Bruno tornou-se um cônego de Santo Estevão em Toul (1017), e embora ainda bastante jovem exerceu uma influência calmante sobre Herimann, o colérico sucessor do Bispo Berthold. Quando, em 1024, Conrado, primo de Bruno, sucedeu ao imperador Henrique I, os parentes do santo o enviaram para a nova corte do rei “para servir em sua capela”. Sua virtude logo se fez sentir, e seus companheiros, para distingui-lo dos outros que tinham o mesmo nome, sempre falavam dele como “o bom Bruno”. Em 1026 Conrado partiu para a Itália para fazer com que sua autoridade fosse respeitada naquela porção de seus domínios, e como Herimann, bispo de Toul, era velho demais para liderar seu contingente na península, ele confiou o comando a Bruno, então diácono. Há razão para acreditar que essa nova ocupação não foi totalmente incompatível para ele, pois os soldados parecem terem sempre tido atração por ele. Enquanto ele estava assim no meio do exército, o bispo Herimann morreu e Bruno foi imediatamente eleito para sucedê-lo. Conrado, que o destinou para coisas superiores, relutou em permitir que ele aceitasse aquela insignificante Sé. Mas Bruno, que era totalmente dissimulado das coisas mais elevadas, e desejava viver no mais obscuro possível, induziu seu soberano a permitir que ele tomasse a sé. Consagrado em 1027, Bruno administrou a Diocese de Toul por mais de vinte anos, em uma temporada de estresse e problemas de todos os tipos. Ele teve que lutar não apenas com a fome, mas também com a guerra, a qual, como cidade fronteiriça, Toul estava muito exposta. Bruno, no entanto, era igual a sua posição. Ele sabia como fazer as pazes e, se necessário, empunhar a espada em autodefesa. Enviado por Conrado a Roberto, o piedoso ele estabeleceu uma paz tão firme entre a França e o império que não foi novamente quebrada, mesmo durante os reinados dos filhos de Conrado e Roberto. Por outro lado, ele manteve sua cidade episcopal contra Eudes, Conde de Blois, um rebelde contra Conrado, e “por sua sabedoria e esforços” acrescentou Borgonha ao império. Foi enquanto ele era bispo que ficou entristecido pela morte não apenas de seu pai e mãe, mas também de dois de seus irmãos. Em meio às suas provações, Bruno encontrou algum consolo na música, no qual se mostrou muito eficiente.

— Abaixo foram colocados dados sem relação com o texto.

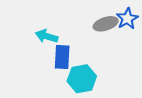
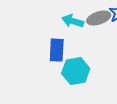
cyan arrow: (47, 36) -> (73, 21), moved

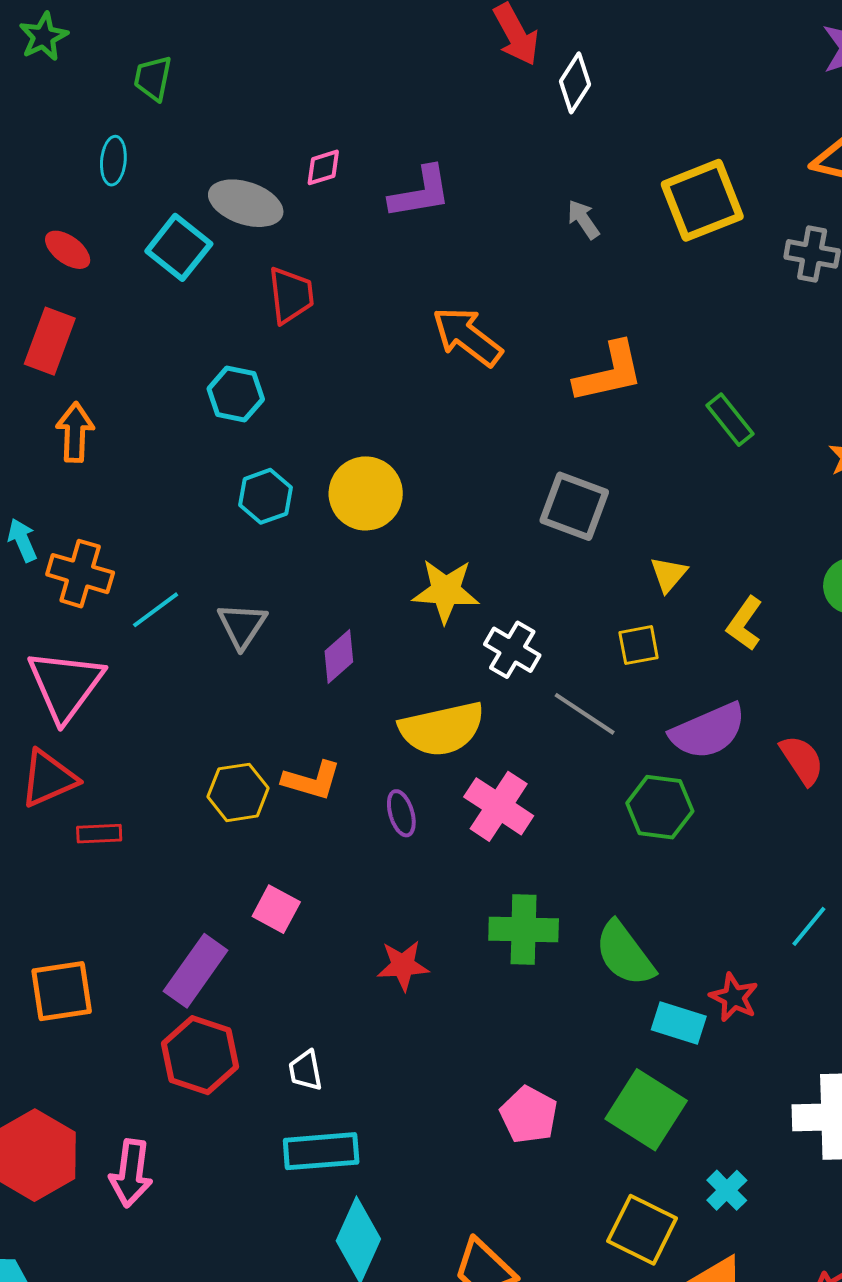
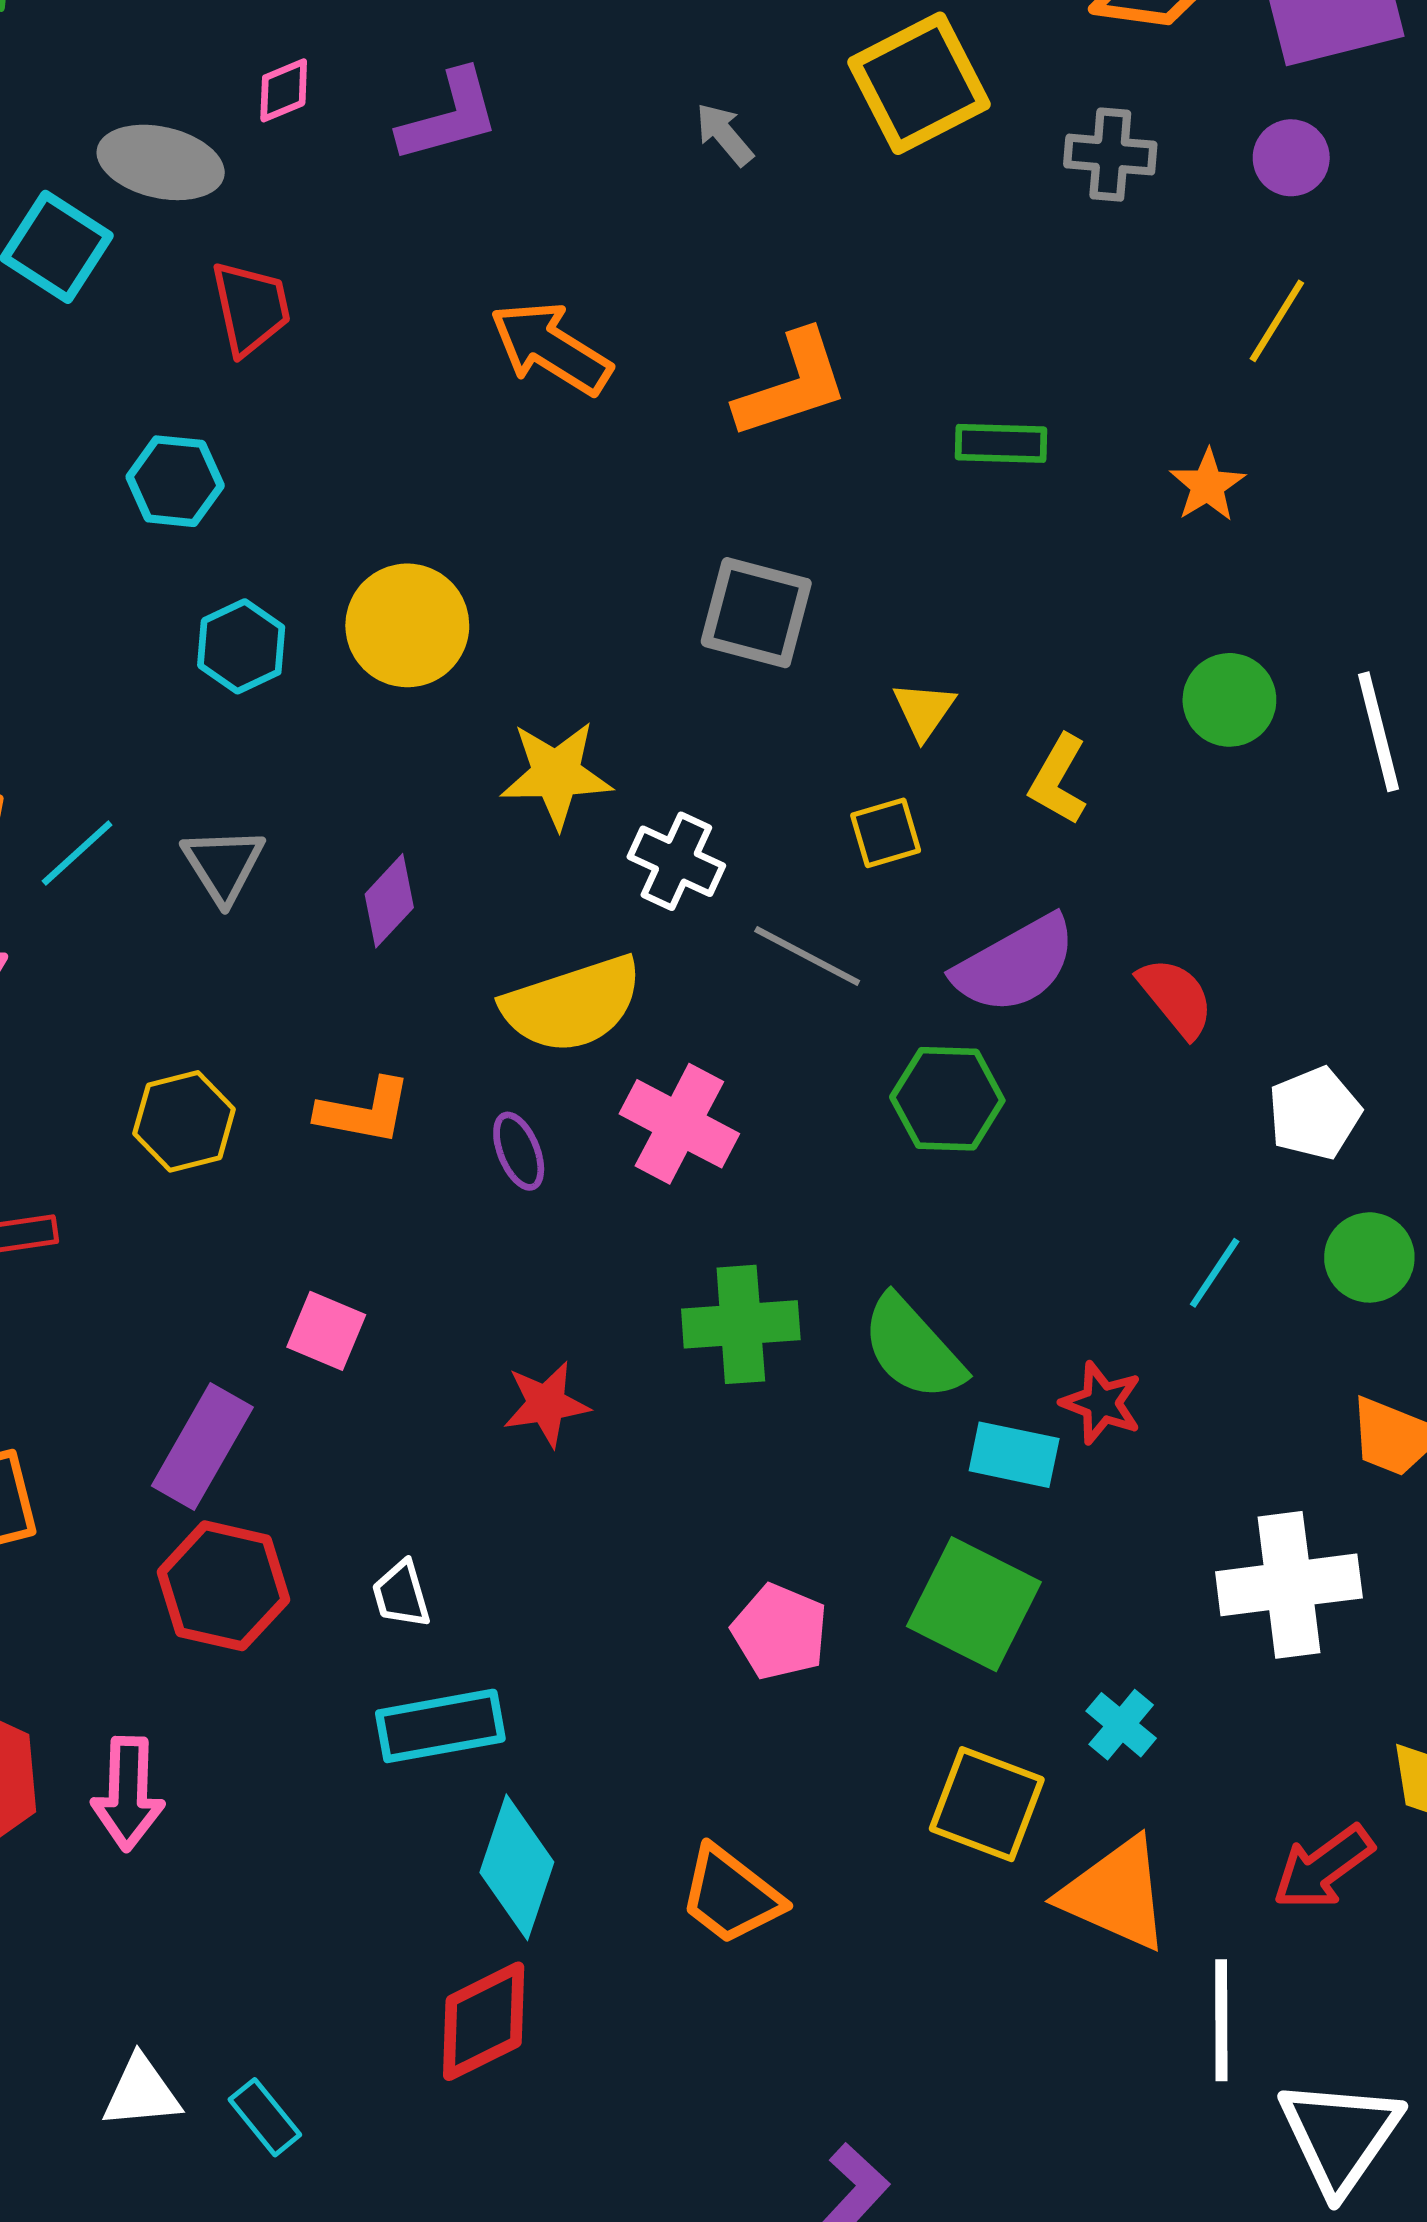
green rectangle: (730, 420) -> (1001, 443), turned -44
yellow hexagon: (238, 792) -> (184, 1121), moved

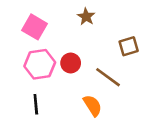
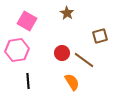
red circle: (71, 63) -> (62, 53), moved
pink hexagon: (40, 64) -> (17, 50), moved

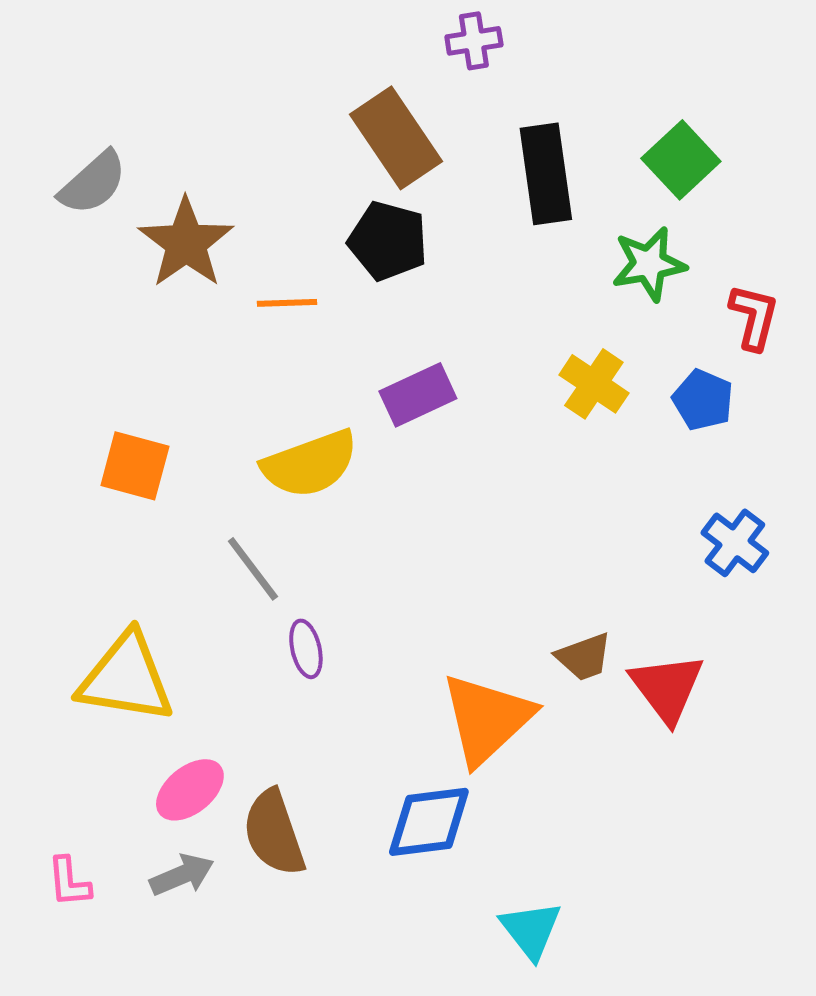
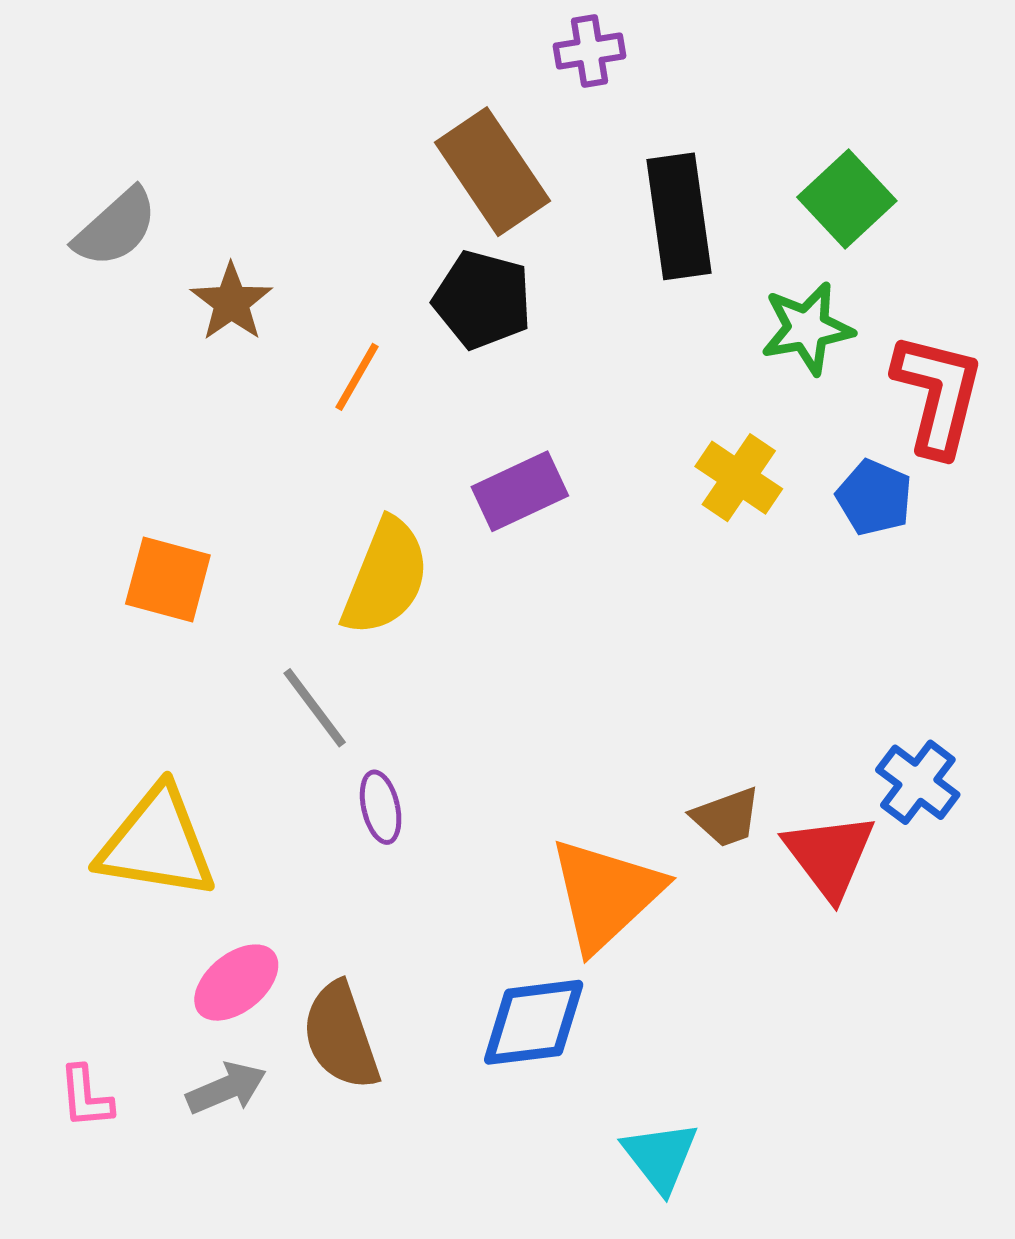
brown star: (186, 243) -> (231, 302), size x0.7
orange line: (287, 303) -> (357, 377), turned -58
red L-shape: (754, 317) -> (938, 394), size x1.5
yellow semicircle: (310, 464) -> (386, 577), turned -48
blue cross: (735, 543) -> (918, 782), moved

O papa alemão Dâmaso II morreu em 1048, e os romanos enviaram para pedir a Henrique III, sucessor de Conrado, para deixá-los ter como novo papa Halinardo, arcebispo de Lyon, ou Bruno. Ambos eram favoravelmente conhecidos pelos romanos pelo que tinham visto quando chegaram a Roma em peregrinação. Henrique fixou-se imediatamente em Bruno, que fez tudo o que podia para evitar a honra que seu soberano queria impor a ele. Quando finalmente foi vencido pela insistência combinada do imperador, dos alemães e dos romanos, ele concordou em ir a Roma e aceitar o papado, se eleito livremente pelo povo romano. Ele queria, pelo menos, resgatar a Sé de Pedro de sua servidão aos imperadores alemães. Quando, em companhia de Hildebrando, ele chegou a Roma e se apresentou ao seu povo vestido de peregrino e descalço, mas ainda alto, e justo de se ver, gritaram com uma voz que ele e nenhum outro teriam como papa. Assumindo o nome de Leão, ele foi solenemente entronizado em 12 de fevereiro de 1049. Antes que Leão pudesse fazer qualquer coisa no que diz respeito à reforma da Igreja em que seu coração estava estabelecido, ele teve primeiro que reprimir outra tentativa por parte do ex. -Papa Bento IX para tomar o trono papal. Ele tinha então que cuidar de questões financeiras, pois as finanças papais estavam em uma condição deplorável. Para melhorá-las, ele as colocou nas mãos de Hildebrando, um homem capaz de melhorar qualquer coisa.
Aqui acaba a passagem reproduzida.